TASK TO CARRY OUT — Begin at the line containing "Segment every instance" and give again every line to the end of the records, exactly, without the pictures.

AVAILABLE RECORDS —
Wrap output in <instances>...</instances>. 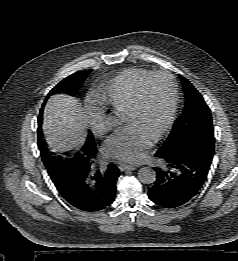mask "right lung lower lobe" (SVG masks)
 <instances>
[{
  "mask_svg": "<svg viewBox=\"0 0 238 261\" xmlns=\"http://www.w3.org/2000/svg\"><path fill=\"white\" fill-rule=\"evenodd\" d=\"M73 168L70 177L53 182L62 197L73 207L86 212L101 211L110 206L116 196L118 168L109 164L104 171H99L93 159Z\"/></svg>",
  "mask_w": 238,
  "mask_h": 261,
  "instance_id": "right-lung-lower-lobe-1",
  "label": "right lung lower lobe"
}]
</instances>
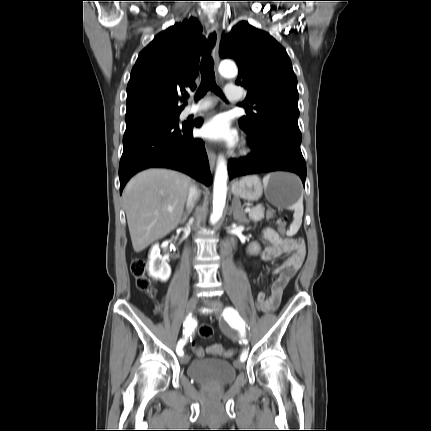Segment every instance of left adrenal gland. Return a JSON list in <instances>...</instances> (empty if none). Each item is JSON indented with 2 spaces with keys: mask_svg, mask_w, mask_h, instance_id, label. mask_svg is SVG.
<instances>
[{
  "mask_svg": "<svg viewBox=\"0 0 431 431\" xmlns=\"http://www.w3.org/2000/svg\"><path fill=\"white\" fill-rule=\"evenodd\" d=\"M231 212H233L234 220L238 223L248 222V219L243 212V208L241 207V203L239 200L232 202Z\"/></svg>",
  "mask_w": 431,
  "mask_h": 431,
  "instance_id": "a2214340",
  "label": "left adrenal gland"
}]
</instances>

WRITTEN ANSWER —
Segment every instance of left adrenal gland. Return a JSON list in <instances>...</instances> (empty if none). Each item is JSON indented with 2 spaces with keys: mask_svg, mask_w, mask_h, instance_id, label. mask_svg is SVG.
<instances>
[{
  "mask_svg": "<svg viewBox=\"0 0 431 431\" xmlns=\"http://www.w3.org/2000/svg\"><path fill=\"white\" fill-rule=\"evenodd\" d=\"M231 212H233L234 220L238 223L248 222V219L243 212V208L241 207V203L239 200L232 202Z\"/></svg>",
  "mask_w": 431,
  "mask_h": 431,
  "instance_id": "a2214340",
  "label": "left adrenal gland"
}]
</instances>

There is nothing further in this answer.